### What the task requires
Copy, from the entries below, each line in which the string "Nachricht" appears.

### Material provided
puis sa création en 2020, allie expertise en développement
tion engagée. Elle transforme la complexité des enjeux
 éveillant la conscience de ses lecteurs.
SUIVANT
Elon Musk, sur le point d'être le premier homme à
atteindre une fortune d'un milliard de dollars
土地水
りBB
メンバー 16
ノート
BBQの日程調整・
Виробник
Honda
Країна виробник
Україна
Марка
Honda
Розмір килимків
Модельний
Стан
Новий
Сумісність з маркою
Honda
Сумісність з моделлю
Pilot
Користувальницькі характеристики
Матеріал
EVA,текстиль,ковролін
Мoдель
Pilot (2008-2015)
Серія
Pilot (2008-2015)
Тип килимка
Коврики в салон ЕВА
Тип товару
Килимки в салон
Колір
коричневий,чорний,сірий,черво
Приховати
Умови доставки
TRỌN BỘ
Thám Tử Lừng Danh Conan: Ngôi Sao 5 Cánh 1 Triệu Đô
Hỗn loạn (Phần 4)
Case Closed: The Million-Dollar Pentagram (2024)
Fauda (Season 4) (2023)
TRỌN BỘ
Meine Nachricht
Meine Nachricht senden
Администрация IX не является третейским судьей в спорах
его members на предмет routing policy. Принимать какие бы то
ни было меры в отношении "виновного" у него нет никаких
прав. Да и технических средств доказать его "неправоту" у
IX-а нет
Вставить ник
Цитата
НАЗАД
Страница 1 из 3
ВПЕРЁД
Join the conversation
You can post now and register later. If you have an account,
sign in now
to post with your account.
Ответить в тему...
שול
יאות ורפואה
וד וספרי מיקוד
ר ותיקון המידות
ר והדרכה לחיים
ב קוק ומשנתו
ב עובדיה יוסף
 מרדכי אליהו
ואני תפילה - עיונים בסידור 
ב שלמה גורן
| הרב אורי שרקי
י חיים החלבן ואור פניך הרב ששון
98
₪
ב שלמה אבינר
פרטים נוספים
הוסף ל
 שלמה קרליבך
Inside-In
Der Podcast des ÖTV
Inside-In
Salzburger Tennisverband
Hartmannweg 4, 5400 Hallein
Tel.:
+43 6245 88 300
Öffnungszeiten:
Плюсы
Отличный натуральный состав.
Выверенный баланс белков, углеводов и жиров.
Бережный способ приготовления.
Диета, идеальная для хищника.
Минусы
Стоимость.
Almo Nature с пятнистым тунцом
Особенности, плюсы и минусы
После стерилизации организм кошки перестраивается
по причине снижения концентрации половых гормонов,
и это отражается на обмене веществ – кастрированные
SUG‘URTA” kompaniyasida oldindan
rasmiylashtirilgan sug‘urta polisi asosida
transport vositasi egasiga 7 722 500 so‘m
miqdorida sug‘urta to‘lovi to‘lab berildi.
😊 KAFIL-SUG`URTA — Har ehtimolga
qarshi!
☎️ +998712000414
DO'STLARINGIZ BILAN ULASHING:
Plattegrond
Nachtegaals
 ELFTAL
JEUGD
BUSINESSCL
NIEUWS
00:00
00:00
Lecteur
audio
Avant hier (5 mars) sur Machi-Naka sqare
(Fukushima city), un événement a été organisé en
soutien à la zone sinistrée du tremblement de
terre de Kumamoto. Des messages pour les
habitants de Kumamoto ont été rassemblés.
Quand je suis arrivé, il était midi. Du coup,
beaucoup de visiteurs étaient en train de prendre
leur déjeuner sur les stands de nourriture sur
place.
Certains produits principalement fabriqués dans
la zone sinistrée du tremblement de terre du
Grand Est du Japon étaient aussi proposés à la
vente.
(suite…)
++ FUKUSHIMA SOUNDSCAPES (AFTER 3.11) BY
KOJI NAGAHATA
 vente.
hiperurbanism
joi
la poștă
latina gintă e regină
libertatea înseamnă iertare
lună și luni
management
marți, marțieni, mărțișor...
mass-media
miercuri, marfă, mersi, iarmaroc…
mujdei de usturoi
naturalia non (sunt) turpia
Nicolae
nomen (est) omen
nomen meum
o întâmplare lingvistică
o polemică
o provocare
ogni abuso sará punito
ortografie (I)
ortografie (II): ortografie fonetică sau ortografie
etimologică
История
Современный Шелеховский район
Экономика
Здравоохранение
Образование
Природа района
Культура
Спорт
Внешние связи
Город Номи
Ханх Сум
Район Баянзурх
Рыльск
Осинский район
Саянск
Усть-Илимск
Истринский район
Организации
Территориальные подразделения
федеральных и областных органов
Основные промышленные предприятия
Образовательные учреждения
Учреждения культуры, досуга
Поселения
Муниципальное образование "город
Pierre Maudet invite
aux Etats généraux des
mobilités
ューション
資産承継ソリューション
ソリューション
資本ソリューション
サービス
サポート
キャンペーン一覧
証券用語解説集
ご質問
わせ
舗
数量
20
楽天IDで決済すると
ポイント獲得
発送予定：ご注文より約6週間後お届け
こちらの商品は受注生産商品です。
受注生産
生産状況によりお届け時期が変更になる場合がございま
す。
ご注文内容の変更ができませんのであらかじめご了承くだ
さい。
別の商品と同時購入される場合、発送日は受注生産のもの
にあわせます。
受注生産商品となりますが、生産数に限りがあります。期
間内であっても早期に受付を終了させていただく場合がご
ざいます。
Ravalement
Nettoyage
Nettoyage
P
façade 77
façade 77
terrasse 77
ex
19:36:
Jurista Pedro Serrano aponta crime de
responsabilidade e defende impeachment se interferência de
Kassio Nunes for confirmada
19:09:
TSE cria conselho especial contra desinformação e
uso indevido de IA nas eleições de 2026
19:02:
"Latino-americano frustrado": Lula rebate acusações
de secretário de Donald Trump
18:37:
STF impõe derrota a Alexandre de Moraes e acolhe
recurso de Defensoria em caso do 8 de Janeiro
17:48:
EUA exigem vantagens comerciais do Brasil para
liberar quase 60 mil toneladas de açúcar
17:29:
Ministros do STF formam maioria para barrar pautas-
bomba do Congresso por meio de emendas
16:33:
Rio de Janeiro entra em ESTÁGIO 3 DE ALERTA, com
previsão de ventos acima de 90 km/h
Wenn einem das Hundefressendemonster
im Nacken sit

### Response for this exercise
Meine Nachricht
Meine Nachricht senden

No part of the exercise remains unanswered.